University of Chicago Gymnasium is a former athletic facility on the campus of the University of Chicago in Chicago, Illinois, United States, that was demolished in 1904.

==Construction==
Made from rough brick, construction of the building took place between October, 1891 and August, 1892 on land owned by the university. The cost of construction was approximately $18,000. The gymnasium was built with two divisions in order to separate activities devoted to men and women. The women's gymnasium was 100 feet by 50 feet, of which a portion was devoted to a locker room with dressing rooms and an office. The men's gymnasium was 200 feet by 50 feet and filled with equipment in order to train for baseball and track and field as well as handball courts, a tennis court and a one-twelfth of a mile track for running. The men's gymnasium also contained approximately 500 lockers.

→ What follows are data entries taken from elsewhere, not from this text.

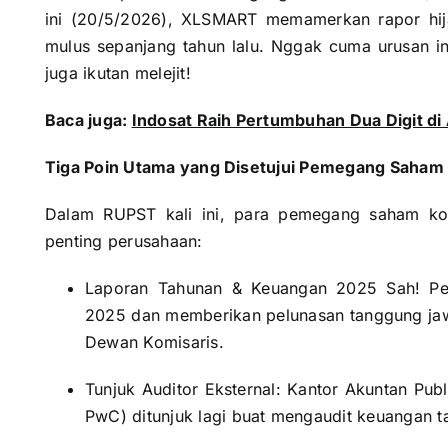
ini (20/5/2026), XLSMART memamerkan rapor hija
mulus sepanjang tahun lalu. Nggak cuma urusan in
juga ikutan melejit!
Baca juga:
Indosat Raih Pertumbuhan Dua Digit di
Tiga Poin Utama yang Disetujui Pemegang Saham
Dalam RUPST kali ini, para pemegang saham ko
penting perusahaan:
Laporan Tahunan & Keuangan 2025 Sah! P
2025 dan memberikan pelunasan tanggung ja
Dewan Komisaris.
Tunjuk Auditor Eksternal: Kantor Akuntan Publ
PwC) ditunjuk lagi buat mengaudit keuangan 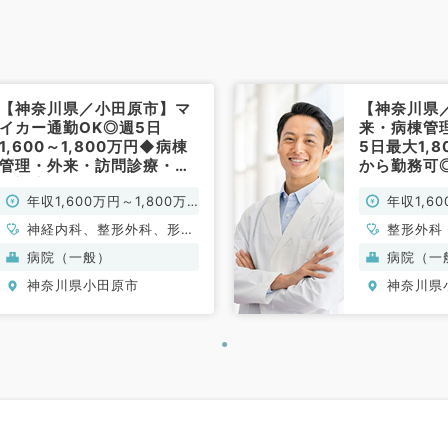
【神奈川県／小田原市】マ
【神奈川県
イカー通勤OK◎週5日
来・病棟管
1,600～1,800万円◆病棟
5日最大1,
管理・外来・訪問診療・救
から勤務可
急対応のお仕事です！／2
OKです（
年収1,600万円～1,800万
年収1,60
次救急指定病院（内科系・
外科系／常勤）
円
円
神経内科、整形外科、形成
整形外科
外科、脳神経外科、呼吸器
病院（一般）
病院（一
外科、心臓血管外科、泌尿
神奈川県小田原市
神奈川県
器科、一般内科、循環器内
科、呼吸器内科、消化器内
科、内分泌・代謝内科、腎
臓内科、老年内科、血液内
科、外科系全般、一般外
科、消化器外科、乳腺外
科、膠原病科、大腸・肛門
外科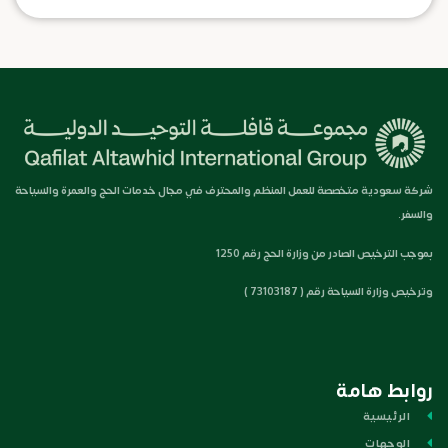
شركة سعودية متخصصة للعمل المنظم والمحترف في مجال خدمات الحج والعمرة والسياحة
والسفر.
بموجب الترخيص الصادر من وزارة الحج رقم 1250
وترخيص وزارة السياحة رقم ( 73103187 )
روابط هامة
الرئيسية
الوجهات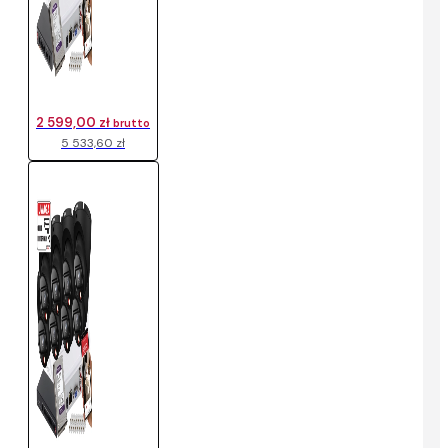
2 599,00 zł
brutto
5 533,60 zł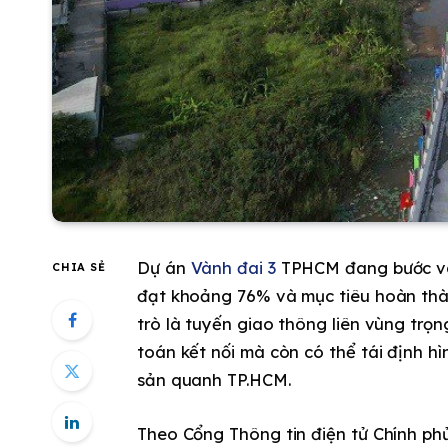
Dự án
Vành đai 3
TPHCM đang bước vào
CHIA SẺ
đạt khoảng 76% và mục tiêu hoàn thà
trò là tuyến giao thông liên vùng trọn
toán kết nối mà còn có thể tái định h
sản quanh TP.HCM.
Theo Cổng Thông tin điện tử Chính phủ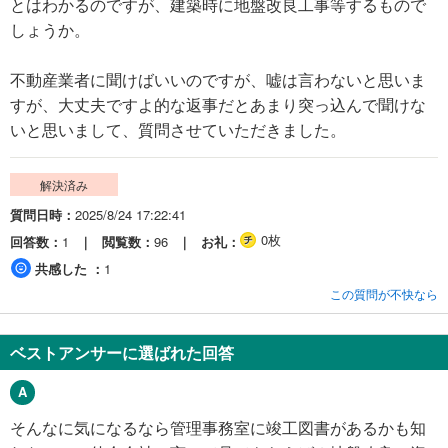
とはわかるのですが、建築時に地盤改良工事等するもので
しょうか。
不動産業者に聞けばいいのですが、嘘は言わないと思いま
すが、大丈夫ですよ的な返事だとあまり突っ込んで聞けな
いと思いまして、質問させていただきました。
解決済み
質問日時
2025/8/24 17:22:41
0枚
回答数
1
閲覧数
96
お礼
共感した
1
この質問が不快なら
ベストアンサーに選ばれた回答
そんなに気になるなら管理事務室に竣工図書があるかも知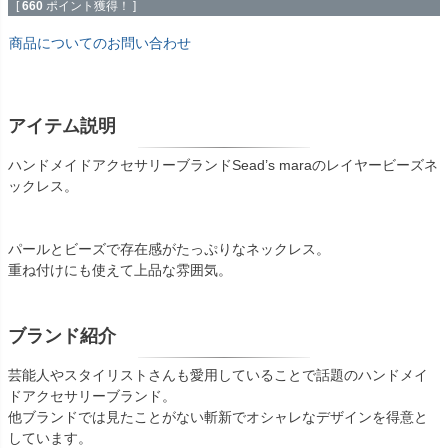
[
660
ポイント獲得！ ]
商品についてのお問い合わせ
アイテム説明
ハンドメイドアクセサリーブランドSead’s maraのレイヤービーズネ
ックレス。
パールとビーズで存在感がたっぷりなネックレス。
重ね付けにも使えて上品な雰囲気。
ブランド紹介
芸能人やスタイリストさんも愛用していることで話題のハンドメイ
ドアクセサリーブランド。
他ブランドでは見たことがない斬新でオシャレなデザインを得意と
しています。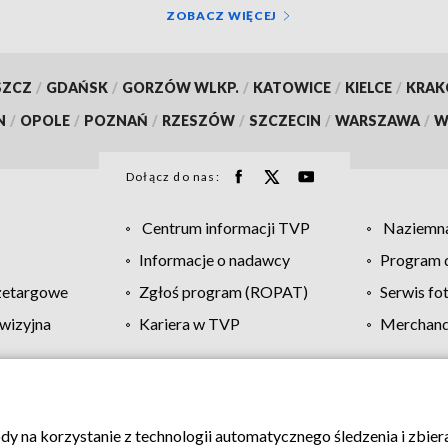
ZOBACZ WIĘCEJ
SZCZ
/
GDAŃSK
/
GORZÓW WLKP.
/
KATOWICE
/
KIELCE
/
KRA
N
/
OPOLE
/
POZNAŃ
/
RZESZÓW
/
SZCZECIN
/
WARSZAWA
/
W
Dołącz do nas:
Centrum informacji TVP
Naziemna
Informacje o nadawcy
Program d
zetargowe
Zgłoś program (ROPAT)
Serwis fo
wizyjna
Kariera w TVP
Merchandi
Polityka prywatności
Moje zgody
Pomoc
Biuro re
ody na korzystanie z technologii automatycznego śledzenia i zbie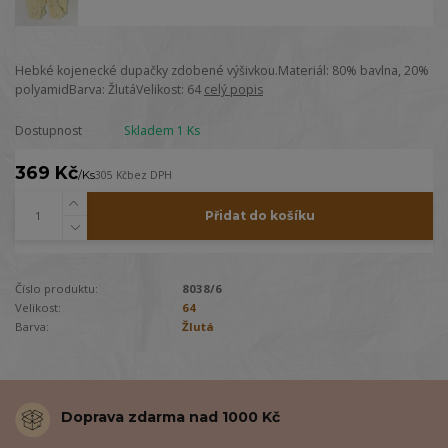
Hebké kojenecké dupačky zdobené výšivkou.Materiál: 80% bavlna, 20%
polyamidBarva: ŽlutáVelikost: 64
celý popis
Dostupnost
Skladem 1 Ks
369 Kč
/
Ks
305 Kč
bez DPH
Přidat do košíku
Číslo produktu:
8038/6
Velikost:
64
Barva:
Žlutá
Doprava zdarma nad 1000 Kč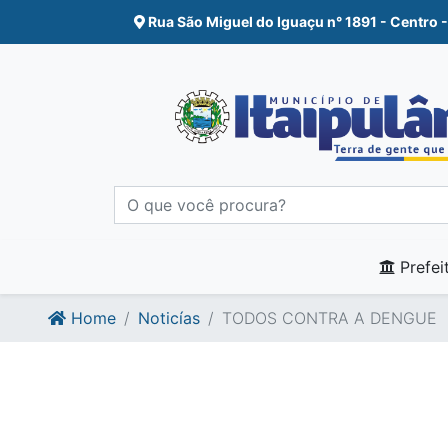
Ir para o conte�do
Ir para o fim do conte�do
Rua São Miguel do Iguaçu n° 1891 - Centro -
Prefei
Home
Noticías
TODOS CONTRA A DENGUE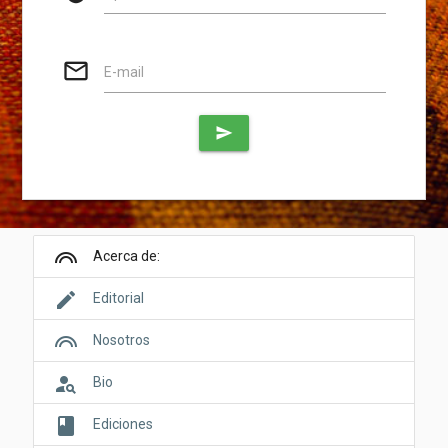
mail_outline
E-mail
send
looks
Acerca de:
edit
Editorial
looks
Nosotros
person_search
Bio
book
Ediciones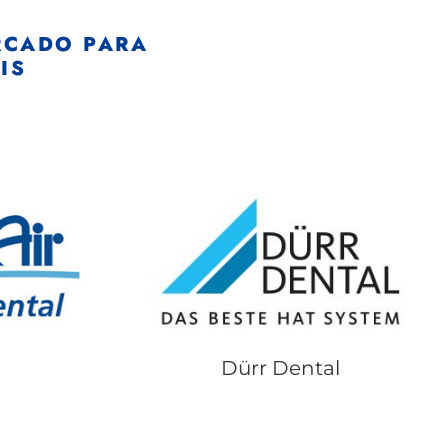
RCADO PARA
IS
Dürr Dental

The primary use for the gymnasium was a location that could be utilized for men's and women's physical education courses as well as being the facility for the Chicago Maroons men's basketball team to compete. The building also included a special room above the gym for physical examinations of students as well as a library room to maintain select books.

===Temporary usage===
The gymnasium was constructed to be a temporary structure with full knowledge that a permanent facility would be built. The university developed a plan to have a facility that would be a combination of a gymnasium and a diminutive athletic field under one roof. On Thanksgiving Day, 1901, the cornerstone of the Bartlett Memorial Gymnasium was laid during a ceremony.

On Friday, January 29, 1904, the formal opening of the Frank Dickinson Bartlett Gymnasium took place in front of 1,000 friends of the university, which included members of the faculty, alumni, student body, and university trustees. The dedication ceremony took place immediately following the annual football dinner hosted by President Harper.